Part 1. Jovan Geraldino

1.9K 23 0
                                    

Sebelum mulai, ayo kita kenalan dulu bestie. Jawab di kolom komentar, yaww!

**** Siapa nama kamu?****
**** Darimana kamu berasal?****
**** Jam berapa kamu baca cerita ini?****




Ig; Mutiaaaq__

Hari ini ada rapat di sekolah yang mungkin sudah setahun lamanya ia kepalai. Karena seminggu lagi akan ada acara kenaikan kelas dan beberapa acara yang harus memeriahkan acara tersebut, maka ia dipanggil untuk turut serta memberikan beberapa saran selaku pemilik sekolah.

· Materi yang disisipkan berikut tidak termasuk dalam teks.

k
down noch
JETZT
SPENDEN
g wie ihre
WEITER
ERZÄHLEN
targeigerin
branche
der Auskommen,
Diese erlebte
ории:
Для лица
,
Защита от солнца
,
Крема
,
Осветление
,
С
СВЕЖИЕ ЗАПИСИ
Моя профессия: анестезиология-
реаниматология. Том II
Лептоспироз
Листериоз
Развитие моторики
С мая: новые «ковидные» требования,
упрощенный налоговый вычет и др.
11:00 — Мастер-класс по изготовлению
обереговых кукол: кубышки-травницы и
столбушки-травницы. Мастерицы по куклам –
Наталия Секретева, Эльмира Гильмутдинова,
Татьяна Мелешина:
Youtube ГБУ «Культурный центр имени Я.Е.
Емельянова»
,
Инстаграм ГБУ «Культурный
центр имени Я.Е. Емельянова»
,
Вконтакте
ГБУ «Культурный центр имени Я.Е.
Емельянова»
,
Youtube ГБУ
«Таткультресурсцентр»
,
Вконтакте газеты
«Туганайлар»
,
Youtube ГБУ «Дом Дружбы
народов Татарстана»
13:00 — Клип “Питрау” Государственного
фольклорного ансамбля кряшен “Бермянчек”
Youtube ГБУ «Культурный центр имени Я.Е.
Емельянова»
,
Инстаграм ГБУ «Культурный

Jovan Geraldino, pemuda dua puluh lima tahun berdarah asli Amerika, yang pernah menyandang status sebagai mucikari namun dengan terpaksa ia harus menanggalkan pekerjaan tersebut karena permintaan sang ayah. "Kamu itu pengusaha besar, Jovan. Perusahaanmu dimana-mana, tolong tinggalkan saja pekerjaan harammu itu. Akan memalukan keluarga jika seluruh rekanmu tahu!" Katanya begitu.

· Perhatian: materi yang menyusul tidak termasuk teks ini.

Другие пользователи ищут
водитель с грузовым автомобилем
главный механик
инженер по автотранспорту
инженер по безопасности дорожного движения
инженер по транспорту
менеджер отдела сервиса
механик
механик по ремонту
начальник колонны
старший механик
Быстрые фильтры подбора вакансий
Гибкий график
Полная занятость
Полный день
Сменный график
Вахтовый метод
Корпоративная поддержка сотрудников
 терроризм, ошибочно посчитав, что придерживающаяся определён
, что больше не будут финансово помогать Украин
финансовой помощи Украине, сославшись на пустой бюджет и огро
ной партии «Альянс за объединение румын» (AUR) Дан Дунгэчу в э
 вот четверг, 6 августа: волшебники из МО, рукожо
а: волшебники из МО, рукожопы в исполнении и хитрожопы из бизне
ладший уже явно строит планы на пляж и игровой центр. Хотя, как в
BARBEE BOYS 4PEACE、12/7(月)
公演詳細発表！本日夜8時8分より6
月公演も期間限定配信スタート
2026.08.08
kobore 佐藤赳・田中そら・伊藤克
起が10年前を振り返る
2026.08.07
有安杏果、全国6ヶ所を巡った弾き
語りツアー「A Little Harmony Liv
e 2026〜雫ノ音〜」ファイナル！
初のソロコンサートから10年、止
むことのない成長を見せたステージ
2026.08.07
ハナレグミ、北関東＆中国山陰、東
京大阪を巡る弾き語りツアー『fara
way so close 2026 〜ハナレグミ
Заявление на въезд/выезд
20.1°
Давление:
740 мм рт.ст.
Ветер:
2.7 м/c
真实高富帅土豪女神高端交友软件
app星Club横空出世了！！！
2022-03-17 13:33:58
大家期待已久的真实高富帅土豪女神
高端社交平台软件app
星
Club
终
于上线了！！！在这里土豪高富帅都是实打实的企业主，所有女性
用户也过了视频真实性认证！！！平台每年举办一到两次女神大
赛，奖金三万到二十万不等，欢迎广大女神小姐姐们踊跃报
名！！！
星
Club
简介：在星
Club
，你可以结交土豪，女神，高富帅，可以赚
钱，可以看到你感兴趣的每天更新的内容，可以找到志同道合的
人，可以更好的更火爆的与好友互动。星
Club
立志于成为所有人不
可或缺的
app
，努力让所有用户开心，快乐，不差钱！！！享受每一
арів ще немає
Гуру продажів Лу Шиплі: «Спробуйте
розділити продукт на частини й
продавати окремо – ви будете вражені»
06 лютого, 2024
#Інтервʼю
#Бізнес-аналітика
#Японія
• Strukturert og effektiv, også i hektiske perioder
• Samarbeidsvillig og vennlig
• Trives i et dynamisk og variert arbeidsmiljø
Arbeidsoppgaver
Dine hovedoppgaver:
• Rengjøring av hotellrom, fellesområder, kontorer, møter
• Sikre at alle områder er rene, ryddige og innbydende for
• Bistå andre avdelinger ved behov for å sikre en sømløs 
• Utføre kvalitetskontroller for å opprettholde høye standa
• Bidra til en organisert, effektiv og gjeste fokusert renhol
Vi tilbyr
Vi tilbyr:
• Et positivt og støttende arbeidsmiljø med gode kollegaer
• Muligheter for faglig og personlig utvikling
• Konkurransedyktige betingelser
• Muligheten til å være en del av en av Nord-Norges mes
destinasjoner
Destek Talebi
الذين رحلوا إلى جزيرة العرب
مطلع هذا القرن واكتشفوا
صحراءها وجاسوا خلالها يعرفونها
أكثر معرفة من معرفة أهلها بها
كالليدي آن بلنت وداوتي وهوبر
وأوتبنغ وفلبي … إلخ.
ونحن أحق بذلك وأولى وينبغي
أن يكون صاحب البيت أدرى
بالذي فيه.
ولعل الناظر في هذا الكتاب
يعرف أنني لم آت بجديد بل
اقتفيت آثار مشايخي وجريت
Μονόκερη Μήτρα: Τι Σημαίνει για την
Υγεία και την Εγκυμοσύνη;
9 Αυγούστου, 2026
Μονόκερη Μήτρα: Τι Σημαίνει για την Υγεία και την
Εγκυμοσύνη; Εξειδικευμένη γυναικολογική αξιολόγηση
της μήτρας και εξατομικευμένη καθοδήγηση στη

Sejatinya, agak berat hati untuk ia meninggalkan pekerjaan tersebut. Selain menyenangkan, ia bisa hura-hura bebas tanpa ada permaslahan. Memang, dari semua bisnisnya, menjadi mucikari tidak menghasilkan gelimang materi dibanding semuanya. Namun, ya... Kembali lagi. Terkadang hidup juga tidak melulu harus tegang dan serius. Tapi, mau bagaimana lagi? Pihak keluarga tak mau memberi ia izin.

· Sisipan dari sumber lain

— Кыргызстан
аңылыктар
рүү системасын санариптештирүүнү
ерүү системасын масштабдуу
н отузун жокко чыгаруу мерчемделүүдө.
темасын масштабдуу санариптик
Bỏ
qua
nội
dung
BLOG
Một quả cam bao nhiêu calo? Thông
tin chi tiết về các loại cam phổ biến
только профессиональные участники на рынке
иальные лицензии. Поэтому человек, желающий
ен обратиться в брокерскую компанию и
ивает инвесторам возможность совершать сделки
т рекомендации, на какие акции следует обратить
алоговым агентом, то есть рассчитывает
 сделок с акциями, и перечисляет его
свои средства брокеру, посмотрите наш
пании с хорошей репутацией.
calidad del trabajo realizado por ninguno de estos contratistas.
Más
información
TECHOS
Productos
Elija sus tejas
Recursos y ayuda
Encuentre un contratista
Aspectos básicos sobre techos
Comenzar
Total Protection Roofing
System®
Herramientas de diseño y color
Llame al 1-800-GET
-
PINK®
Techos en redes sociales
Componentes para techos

Saat masih berjalan di koridor, ini bukan pemandangan pertama kalinya yang selalu berhasil menganggu penglihatannya. Oh, ayolah. Ia tahu jika parasnya sangatlah tampan bak titisan Dewa. Umurnya yang tergolong sudah tak lagi remaja, tapi masih banyak sekali pasang-mata wanita yang mengerling tergila-gila. Banyak dari siswi-siswi disana yang berebut pandang, melayangkan senyum, dan sekedar memberi sapaan pagi semacam,

"Selamat pagi Pak ketua, senang bertemu denganmu lagi."

"Hai, Pak ketua. Aku ada bekal, mau sarapan bersama?"

Dan, ada juga yang lebih sarkas

"Pak ketua, ini nomerku. Kau bisa menghubungiku nanti malam, atau sekedar dinner bersamaku."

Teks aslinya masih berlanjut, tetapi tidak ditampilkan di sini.